[Dataset records]
/---

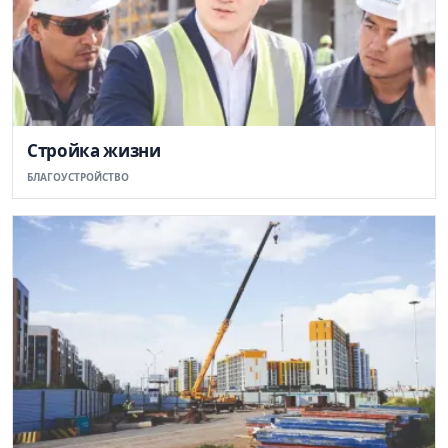
Стройка жизни
БЛАГОУСТРОЙСТВО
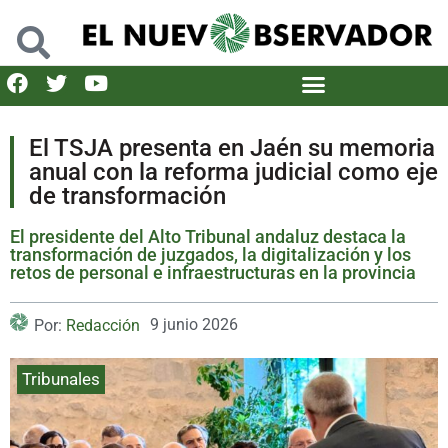
El TSJA presenta en Jaén su memoria
anual con la reforma judicial como eje
de transformación
El presidente del Alto Tribunal andaluz destaca la
transformación de juzgados, la digitalización y los
retos de personal e infraestructuras en la provincia
9 junio 2026
Por:
Redacción
Tribunales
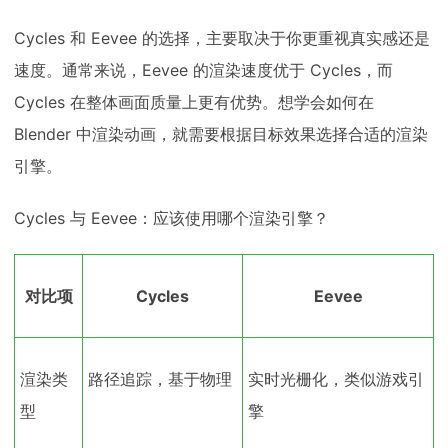
Cycles 和 Eevee 的选择，主要取决于你更重视真实感还是
速度。通常来说，Eevee 的渲染速度优于 Cycles，而
Cycles 在整体画面质量上更有优势。想学会如何在
Blender 中渲染动画，就需要根据目标效果选择合适的渲染
引擎。
Cycles 与 Eevee：应该使用哪个渲染引擎？
对比项
Cycles
Eevee
渲染类
路径追踪，基于物理
实时光栅化，类似游戏引
型
擎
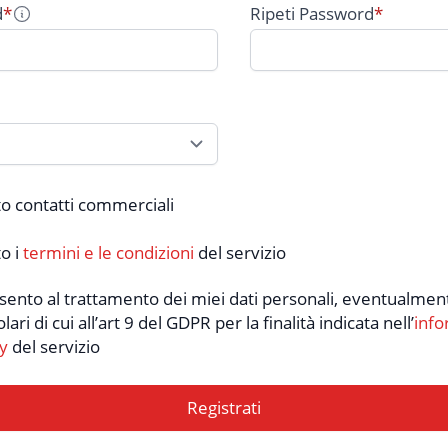
d
*
Ripeti Password
*
o contatti commerciali
o i
termini e le condizioni
del servizio
sento al trattamento dei miei dati personali, eventualme
lari di cui all’art 9 del GDPR per la finalità indicata nell’
info
y
del servizio
Registrati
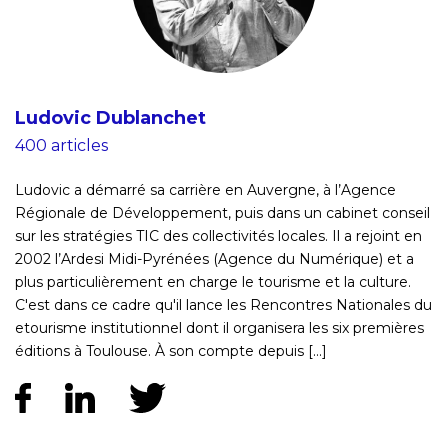
Ludovic Dublanchet
400 articles
Ludovic a démarré sa carrière en Auvergne, à l’Agence
Régionale de Développement, puis dans un cabinet conseil
sur les stratégies TIC des collectivités locales. Il a rejoint en
2002 l’Ardesi Midi-Pyrénées (Agence du Numérique) et a
plus particulièrement en charge le tourisme et la culture.
C'est dans ce cadre qu'il lance les Rencontres Nationales du
etourisme institutionnel dont il organisera les six premières
éditions à Toulouse. À son compte depuis [...]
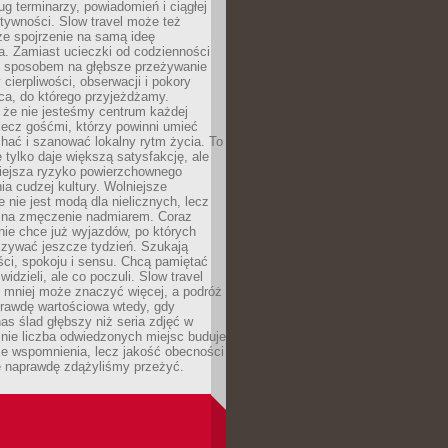
g terminarzy, powiadomień i ciągłej
ktywności. Slow travel może też
ze spojrzenie na samą ideę
a. Zamiast ucieczki od codzienności
no sposobem na głębsze przeżywanie
 cierpliwości, obserwacji i pokory
ca, do którego przyjeżdżamy.
 że nie jesteśmy centrum każdej
 lecz gośćmi, którzy powinni umieć
chać i szanować lokalny rytm życia. To
e tylko daje większą satysfakcję, ale
iejsza ryzyko powierzchownego
a cudzej kultury. Wolniejsze
 nie jest modą dla nielicznych, lecz
 na zmęczenie nadmiarem. Coraz
nie chce już wyjazdów, po których
czywać jeszcze tydzień. Szukają
ci, spokoju i sensu. Chcą pamiętać
 widzieli, ale co poczuli. Slow travel
 mniej może znaczyć więcej, a podróż
prawdę wartościowa wtedy, gdy
as ślad głębszy niż seria zdjęć w
o nie liczba odwiedzonych miejsc buduje
ze wspomnienia, lecz jakość obecności
e naprawdę zdążyliśmy przeżyć.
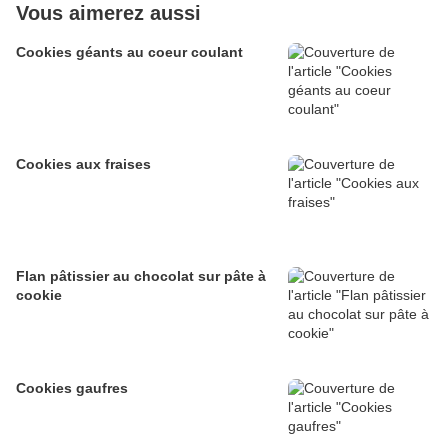
Vous aimerez aussi
Cookies géants au coeur coulant
Cookies aux fraises
Flan pâtissier au chocolat sur pâte à
cookie
Cookies gaufres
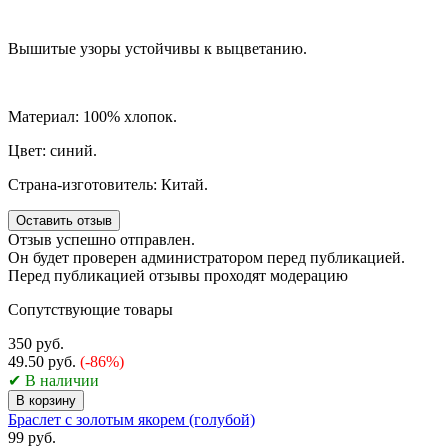
Вышитые узоры устойчивы к выцветанию.
Материал: 100% хлопок.
Цвет: синий.
Страна-изготовитель: Китай.
Оставить отзыв
Отзыв успешно отправлен.
Он будет проверен администратором перед публикацией.
Перед публикацией отзывы проходят модерацию
Сопутствующие товары
350 руб.
49.50 руб.
(-86%)
✔ В наличии
В корзину
Браслет с золотым якорем (голубой)
99 руб.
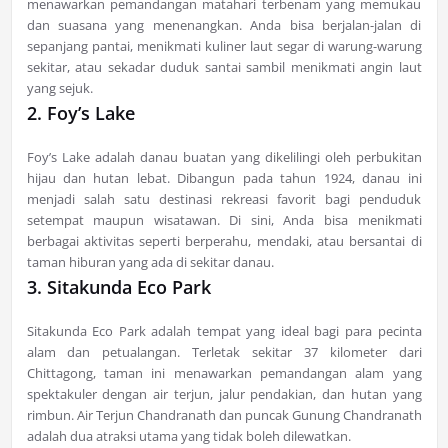
menawarkan pemandangan matahari terbenam yang memukau
dan suasana yang menenangkan. Anda bisa berjalan-jalan di
sepanjang pantai, menikmati kuliner laut segar di warung-warung
sekitar, atau sekadar duduk santai sambil menikmati angin laut
yang sejuk.
2. Foy’s Lake
Foy’s Lake adalah danau buatan yang dikelilingi oleh perbukitan
hijau dan hutan lebat. Dibangun pada tahun 1924, danau ini
menjadi salah satu destinasi rekreasi favorit bagi penduduk
setempat maupun wisatawan. Di sini, Anda bisa menikmati
berbagai aktivitas seperti berperahu, mendaki, atau bersantai di
taman hiburan yang ada di sekitar danau.
3. Sitakunda Eco Park
Sitakunda Eco Park adalah tempat yang ideal bagi para pecinta
alam dan petualangan. Terletak sekitar 37 kilometer dari
Chittagong, taman ini menawarkan pemandangan alam yang
spektakuler dengan air terjun, jalur pendakian, dan hutan yang
rimbun. Air Terjun Chandranath dan puncak Gunung Chandranath
adalah dua atraksi utama yang tidak boleh dilewatkan.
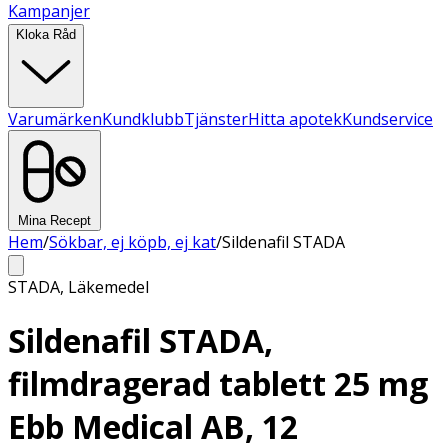
Kampanjer
Kloka Råd
Varumärken
Kundklubb
Tjänster
Hitta apotek
Kundservice
Mina Recept
Hem
/
Sökbar, ej köpb, ej kat
/
Sildenafil STADA
STADA
,
Läkemedel
Sildenafil STADA,
filmdragerad tablett 25 mg
Ebb Medical AB, 12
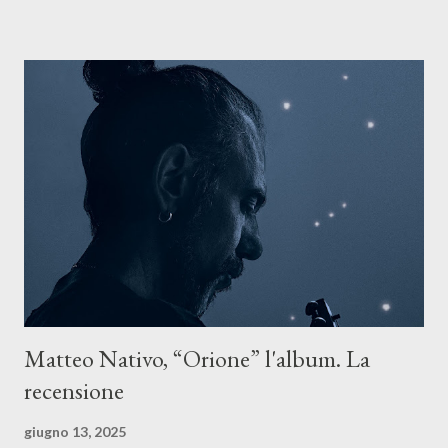
Il testo di Luna Torta nasce in un momento di blocco creativo, in
un tempo segnato da guerre, disorientamento e tensioni globali.
La canzone racconta la difficoltà di creare, e perfino di esistere,
sotto il peso della realtà. Ma lo fa cercando una via d’uscita, una
forma di assoluzione, nel vivere e nel suonare, nel trovare respiro
anche quando l’aria sembra farsi più densa. Il brano è anche una
dichiarazione d’intenti: Cico Messina apre il suo nuovo percorso
artistico con una composizi...
Matteo Nativo, “Orione” l'album. La
recensione
giugno 13, 2025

\---

[What is needed] Without the pictures, write out the whole listing above exactly as it appears.

[Response to this exercise]
Стройка жизни
БЛАГОУСТРОЙСТВО
El TSJA presenta en Jaén su memoria
anual con la reforma judicial como eje
de transformación
El presidente del Alto Tribunal andaluz destaca la
transformación de juzgados, la digitalización y los
retos de personal e infraestructuras en la provincia
9 junio 2026
Por:
Redacción
Tribunales
Cycles 和 Eevee 的选择，主要取决于你更重视真实感还是
速度。通常来说，Eevee 的渲染速度优于 Cycles，而
Cycles 在整体画面质量上更有优势。想学会如何在
Blender 中渲染动画，就需要根据目标效果选择合适的渲染
引擎。
Cycles 与 Eevee：应该使用哪个渲染引擎？
对比项
Cycles
Eevee
渲染类
路径追踪，基于物理
实时光栅化，类似游戏引
型
擎
d
*
Ripeti Password
*
o contatti commerciali
o i
termini e le condizioni
del servizio
sento al trattamento dei miei dati personali, eventualme
lari di cui all’art 9 del GDPR per la finalità indicata nell’
info
y
del servizio
Registrati
Ludovic Dublanchet
400 articles
Ludovic a démarré sa carrière en Auvergne, à l’Agence
Régionale de Développement, puis dans un cabinet conseil
sur les stratégies TIC des collectivités locales. Il a rejoint en
2002 l’Ardesi Midi-Pyrénées (Agence du Numérique) et a
plus particulièrement en charge le tourisme et la culture.
C'est dans ce cadre qu'il lance les Rencontres Nationales du
etourisme institutionnel dont il organisera les six premières
éditions à Toulouse. À son compte depuis [...]
g terminarzy, powiadomień i ciągłej
ktywności. Slow travel może też
ze spojrzenie na samą ideę
a. Zamiast ucieczki od codzienności
no sposobem na głębsze przeżywanie
 cierpliwości, obserwacji i pokory
ca, do którego przyjeżdżamy.
 że nie jesteśmy centrum każdej
 lecz gośćmi, którzy powinni umieć
chać i szanować lokalny rytm życia. To
e tylko daje większą satysfakcję, ale
iejsza ryzyko powierzchownego
a cudzej kultury. Wolniejsze
 nie jest modą dla nielicznych, lecz
 na zmęczenie nadmiarem. Coraz
nie chce już wyjazdów, po których
czywać jeszcze tydzień. Szukają
ci, spokoju i sensu. Chcą pamiętać
 widzieli, ale co poczuli. Slow travel
 mniej może znaczyć więcej, a podróż
prawdę wartościowa wtedy, gdy
as ślad głębszy niż seria zdjęć w
o nie liczba odwiedzonych miejsc buduje
ze wspomnienia, lecz jakość obecności
e naprawdę zdążyliśmy przeżyć.
Vous aimerez aussi
Cookies géants au coeur coulant
Cookies aux fraises
Flan pâtissier au chocolat sur pâte à
cookie
Cookies gaufres
Вышитые узоры устойчивы к выцветанию.
Материал: 100% хлопок.
Цвет: синий.
Страна-изготовитель: Китай.
Оставить отзыв
Отзыв успешно отправлен.
Он будет проверен администратором перед публикацией.
Перед публикацией отзывы проходят модерацию
Сопутствующие товары
350 руб.
49.50 руб.
(-86%)
✔ В наличии
В корзину
Браслет с золотым якорем (голубой)
99 руб.
menawarkan pemandangan matahari terbenam yang memukau
dan suasana yang menenangkan. Anda bisa berjalan-jalan di
sepanjang pantai, menikmati kuliner laut segar di warung-warung
sekitar, atau sekadar duduk santai sambil menikmati angin laut
yang sejuk.
2. Foy’s Lake
Foy’s Lake adalah danau buatan yang dikelilingi oleh perbukitan
hijau dan hutan lebat. Dibangun pada tahun 1924, danau ini
menjadi salah satu destinasi rekreasi favorit bagi penduduk
setempat maupun wisatawan. Di sini, Anda bisa menikmati
berbagai aktivitas seperti berperahu, mendaki, atau bersantai di
taman hiburan yang ada di sekitar danau.
3. Sitakunda Eco Park
Sitakunda Eco Park adalah tempat yang ideal bagi para pecinta
alam dan petualangan. Terletak sekitar 37 kilometer dari
Chittagong, taman ini menawarkan pemandangan alam yang
spektakuler dengan air terjun, jalur pendakian, dan hutan yang
rimbun. Air Terjun Chandranath dan puncak Gunung Chandranath
adalah dua atraksi utama yang tidak boleh dilewatkan.
Kampanjer
Kloka Råd
Varumärken
Kundklubb
Tjänster
Hitta apotek
Kundservice
Mina Recept
Hem
/
Sökbar, ej köpb, ej kat
/
Sildenafil STADA
STADA
,
Läkemedel
Sildenafil STADA,
filmdragerad tablett 25 mg
Ebb Medical AB, 12
Il testo di Luna Torta nasce in un momento di blocco creativo, in
un tempo segnato da guerre, disorientamento e tensioni globali.
La canzone racconta la difficoltà di creare, e perfino di esistere,
sotto il peso della realtà. Ma lo fa cercando una via d’uscita, una
forma di assoluzione, nel vivere e nel suonare, nel trovare respiro
anche quando l’aria sembra farsi più densa. Il brano è anche una
dichiarazione d’intenti: Cico Messina apre il suo nuovo percorso
artistico con una composizi...
Matteo Nativo, “Orione” l'album. La
recensione
giugno 13, 2025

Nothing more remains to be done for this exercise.